What happens when you bring leading academic experts in economics and finance together to come up with ideas to prevent future financial crises? You get The Squam Lake report, enthusiastically greeted by Ben Bernanke.

I am not impressed. The report finds the time (an entire chapter, in fact) to address the “need” to regulate how people save for retirement without offering a word of criticism of the policy of promoting home ownership with lenient, subsidized mortgage credit. To me, that indicates how much the report reflects the “insider” point of view and how little consideration it gives to flaws in the political process or the potential for fallibility of regulators.

The authors have the audacity to suggest that a systemic risk regulator would have been able to forestall the problems with Fannie Mae and Freddie Mac. The political reality was that Freddie and Fannie were an unstoppable freight train of powerful lobbying, right up to the point where they were insolvent.

The report is based on two central principles. The first principle is that regulation was too heavily focused on individual institutions, rather than on systemic risk. I think that is way, way, overstated. First of all, the Fed and the IMF were always looking for systemic risks. In this case, they just did not see them. They saw the opposite–a financial system in which innovations had succeeded in reducing risk.

The second principle (p.137)

is that regulators must create conditions that minimize the likelihood of bailouts of financial firms by forcing them to internalize the costs of failure…Many of our recommendations are intended to create a robust financial system in which any troubled financial company is allowed to fail.

If you want to prevent bailouts, the issue is not so much the behavior of bankers as it is the behavior of government officials. For government officials, there is a huge time consistency problem. In the abstract, they will promise never to bail anyone out. In reality, in an actual crisis, they have an overwhelming incentive to break that promise.

In the abstract, it makes sense to vow never to pay ransom to kidnappers. In reality, when someone is kidnapped, you are likely to break that vow. Government officials face that same time consistency problem with bailouts.

The report recommends the contingent capital approach and the “living will” approach to make it easier to resolve troubled banks. However, in the real world, the willingness of government officials to use these mechanisms is likely to be lacking. As Sam Peltzman pointed out at the talk he gave last week, after the S&L Crisis, the government also enacted measures to provide enhanced resolution authority for troubled banks. But when it came to Citigroup and Bank of America, the will was lacking to apply that authority. That is likely to hold in the future as well.

A “living will” suggests that we would, in a crisis, break up too-big-to-fail banks. So the government officials who today are unwilling to break up TBTFs will, in the midst of a crisis, find the courage to do so? Count me skeptical, to say the least.

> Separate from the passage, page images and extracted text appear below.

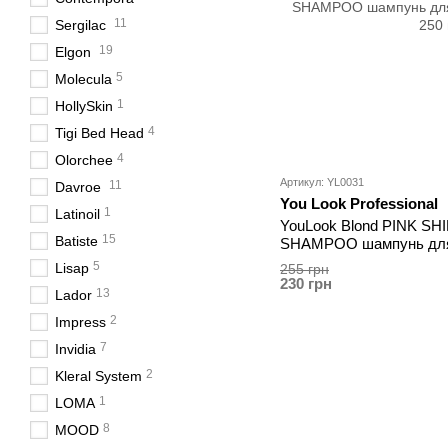
11
Sergilac
19
Elgon
5
Molecula
1
HollySkin
4
Tigi Bed Head
4
Olorchee
Артикул: YL0031
11
Davroe
You Look Professional
1
Latinoil
YouLook Blond PINK SHIN
15
Batiste
SHAMPOO шампунь для
250 мл
5
Lisap
255 грн
230 грн
13
Lador
2
Impress
7
Invidia
2
Kleral System
1
LOMA
8
MOOD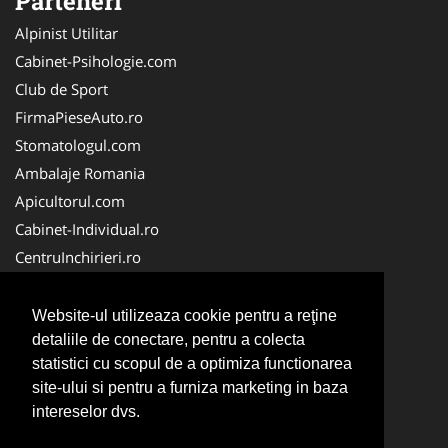
Parteneri
Alpinist Utilitar
Cabinet-Psihologie.com
Club de Sport
FirmaPieseAuto.ro
Stomatologul.com
Ambalaje Romania
Apicultorul.com
Cabinet-Individual.ro
CentruInchirieri.ro
Medic-Bun.com
FirmaDeratizare.ro
Website-ul utilizeaza cookie pentru a reţine
InstructorScoalaAuto.ro
detaliile de conectare, pentru a colecta
statistici cu scopul de a optimiza functionarea
SalonFrizerieCanina.com
site-ului si pentru a furniza marketing in baza
Scoala Auto
intereselor dvs.
Service-Reparatii.com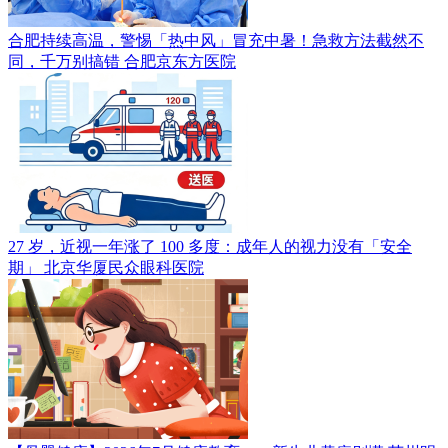
合肥持续高温，警惕「热中风」冒充中暑！急救方法截然不
同，千万别搞错
合肥京东方医院
27 岁，近视一年涨了 100 多度：成年人的视力没有「安全
期」
北京华厦民众眼科医院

The authors display considerable faith in technocratic control. Their systemic risk regulator will have God-like powers to assemble and process information. On p. 34-35, they write,

a new information infrastructure is needed for regulators to understand trends and emerging risks in the financial industry. This will require a broad set of financial institutions to report standardized measures of position values and risk exposures. Such information is valueless unless it can be analyzed, and this is a natural function of the systemic regulator.

As I have said before, the Insiders view the financial crisis as a Keynesian moment, requiring more central management from technocrats. Instead, I think it is a Hayekian moment, illustrating the inability of central planners to process increasingly dispersed information. Of the fifteen authors of the report, four are from the University of Chicago, including John Cochrane and Raghu Rajan. But the way I see it, these folks are closer to Keynes than to Hayek.